Serieuzer zijn de verhalen van iemand als Gwyneth Paltrow en Richard Dreyfuss. De Oscar die Paltrow kreeg voor Shakespeare in Love kwam te vroeg; de actrice werd al op 26-jarige leeftijd te duur voor de meeste films. En Richard Dreyfuss kon de weelde van een Oscar (1977, The Goodbye Girl) niet dragen. Hij koppelde te veel drugs aan de verkeerde films, en was begin jaren tachtig vooral een naam uit het verleden (dankzij ontwenningskliniek en talent wist hij in 1986 een doorstart te maken).

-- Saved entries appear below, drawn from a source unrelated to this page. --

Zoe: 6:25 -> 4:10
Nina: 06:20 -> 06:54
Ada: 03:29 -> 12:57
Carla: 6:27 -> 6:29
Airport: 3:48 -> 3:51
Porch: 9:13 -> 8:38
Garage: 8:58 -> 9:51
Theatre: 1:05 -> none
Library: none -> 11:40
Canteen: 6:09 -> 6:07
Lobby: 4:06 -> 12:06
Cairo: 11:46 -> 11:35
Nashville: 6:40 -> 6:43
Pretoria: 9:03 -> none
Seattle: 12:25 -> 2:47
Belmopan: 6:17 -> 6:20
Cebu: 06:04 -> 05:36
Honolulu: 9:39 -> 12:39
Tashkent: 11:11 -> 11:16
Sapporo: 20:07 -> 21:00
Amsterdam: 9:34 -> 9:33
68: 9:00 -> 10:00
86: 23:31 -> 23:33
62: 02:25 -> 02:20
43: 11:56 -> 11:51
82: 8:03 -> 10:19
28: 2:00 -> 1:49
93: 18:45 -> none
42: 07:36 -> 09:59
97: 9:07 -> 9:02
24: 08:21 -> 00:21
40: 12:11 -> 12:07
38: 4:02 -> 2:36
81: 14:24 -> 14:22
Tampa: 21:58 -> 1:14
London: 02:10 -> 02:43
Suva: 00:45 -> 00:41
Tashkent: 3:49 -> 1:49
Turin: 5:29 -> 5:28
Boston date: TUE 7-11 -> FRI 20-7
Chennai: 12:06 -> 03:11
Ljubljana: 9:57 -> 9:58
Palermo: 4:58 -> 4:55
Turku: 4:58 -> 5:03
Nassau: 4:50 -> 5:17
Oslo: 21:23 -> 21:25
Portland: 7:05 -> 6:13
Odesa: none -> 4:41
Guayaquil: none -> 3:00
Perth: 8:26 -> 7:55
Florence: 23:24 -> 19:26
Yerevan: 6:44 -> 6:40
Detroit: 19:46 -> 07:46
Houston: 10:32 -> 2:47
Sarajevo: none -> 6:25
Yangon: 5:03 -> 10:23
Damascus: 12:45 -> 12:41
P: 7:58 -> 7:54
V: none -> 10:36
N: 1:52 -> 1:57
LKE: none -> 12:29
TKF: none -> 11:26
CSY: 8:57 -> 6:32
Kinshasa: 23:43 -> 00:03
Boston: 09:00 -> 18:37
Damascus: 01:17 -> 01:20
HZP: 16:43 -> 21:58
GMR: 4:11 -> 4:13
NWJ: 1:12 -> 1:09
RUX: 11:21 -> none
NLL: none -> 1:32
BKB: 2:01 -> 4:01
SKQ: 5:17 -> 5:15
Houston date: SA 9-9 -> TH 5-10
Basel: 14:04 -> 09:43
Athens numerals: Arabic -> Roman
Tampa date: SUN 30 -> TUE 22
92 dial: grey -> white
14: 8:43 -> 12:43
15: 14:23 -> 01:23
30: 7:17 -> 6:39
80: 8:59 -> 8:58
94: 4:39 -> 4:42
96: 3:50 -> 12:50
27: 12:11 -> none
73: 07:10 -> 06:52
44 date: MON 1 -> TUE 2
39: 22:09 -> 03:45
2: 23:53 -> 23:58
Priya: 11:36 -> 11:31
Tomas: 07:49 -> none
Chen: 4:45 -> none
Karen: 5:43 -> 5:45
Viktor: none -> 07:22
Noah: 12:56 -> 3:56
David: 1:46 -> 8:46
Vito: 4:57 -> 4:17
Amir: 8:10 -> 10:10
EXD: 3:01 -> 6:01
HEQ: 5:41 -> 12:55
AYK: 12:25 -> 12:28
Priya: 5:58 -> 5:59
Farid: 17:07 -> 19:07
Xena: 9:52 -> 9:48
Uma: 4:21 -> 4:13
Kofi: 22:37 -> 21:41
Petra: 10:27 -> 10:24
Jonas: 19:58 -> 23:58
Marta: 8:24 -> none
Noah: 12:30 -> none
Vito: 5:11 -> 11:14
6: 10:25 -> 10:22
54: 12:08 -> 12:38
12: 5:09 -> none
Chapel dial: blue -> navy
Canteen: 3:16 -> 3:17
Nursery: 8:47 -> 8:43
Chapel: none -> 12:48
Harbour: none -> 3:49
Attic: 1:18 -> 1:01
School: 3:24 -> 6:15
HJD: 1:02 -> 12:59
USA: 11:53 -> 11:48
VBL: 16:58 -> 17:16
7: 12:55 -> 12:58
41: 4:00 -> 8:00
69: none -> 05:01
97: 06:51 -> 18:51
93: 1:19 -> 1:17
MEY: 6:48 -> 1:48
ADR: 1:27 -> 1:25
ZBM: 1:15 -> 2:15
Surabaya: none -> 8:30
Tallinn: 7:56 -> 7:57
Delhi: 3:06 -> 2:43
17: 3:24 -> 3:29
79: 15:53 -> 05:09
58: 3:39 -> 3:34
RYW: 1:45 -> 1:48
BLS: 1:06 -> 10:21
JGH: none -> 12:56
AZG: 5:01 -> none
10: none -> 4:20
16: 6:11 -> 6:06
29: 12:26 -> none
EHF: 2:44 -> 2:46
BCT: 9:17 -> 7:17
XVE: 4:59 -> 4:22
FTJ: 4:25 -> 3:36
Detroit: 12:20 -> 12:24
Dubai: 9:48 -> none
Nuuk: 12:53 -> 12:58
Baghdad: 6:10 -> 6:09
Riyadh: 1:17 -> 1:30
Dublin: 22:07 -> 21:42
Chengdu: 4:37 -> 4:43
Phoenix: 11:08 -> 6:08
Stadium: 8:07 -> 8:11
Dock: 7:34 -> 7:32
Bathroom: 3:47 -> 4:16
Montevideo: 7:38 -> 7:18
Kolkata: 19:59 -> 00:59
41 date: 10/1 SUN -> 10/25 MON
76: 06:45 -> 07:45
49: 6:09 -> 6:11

Meer acteurs en actrices hebben het winnen van een Oscar ervaren als een last. Werden alleen nog maar gevraagd voor films die in het verlengde lagen van hun winnende rol. En sommige acteurs werden nooit meer de oude. Zochten een carrière lang krampachtig naar rollen waarin ze konden laten dat ze die Oscar waard waren. Zonder die ooit te vinden.

Niet alleen acteurs kampen met dat probleem. De Nederlandse regisseur Mike van Diem heeft na de Oscar voor Karakter in 1998 geen lange speelfilm meer gemaakt. Wat dat betreft is het misschien maar goed dat Koolhoven zondag geen beeldje zal krijgen voor Oorlogswinter.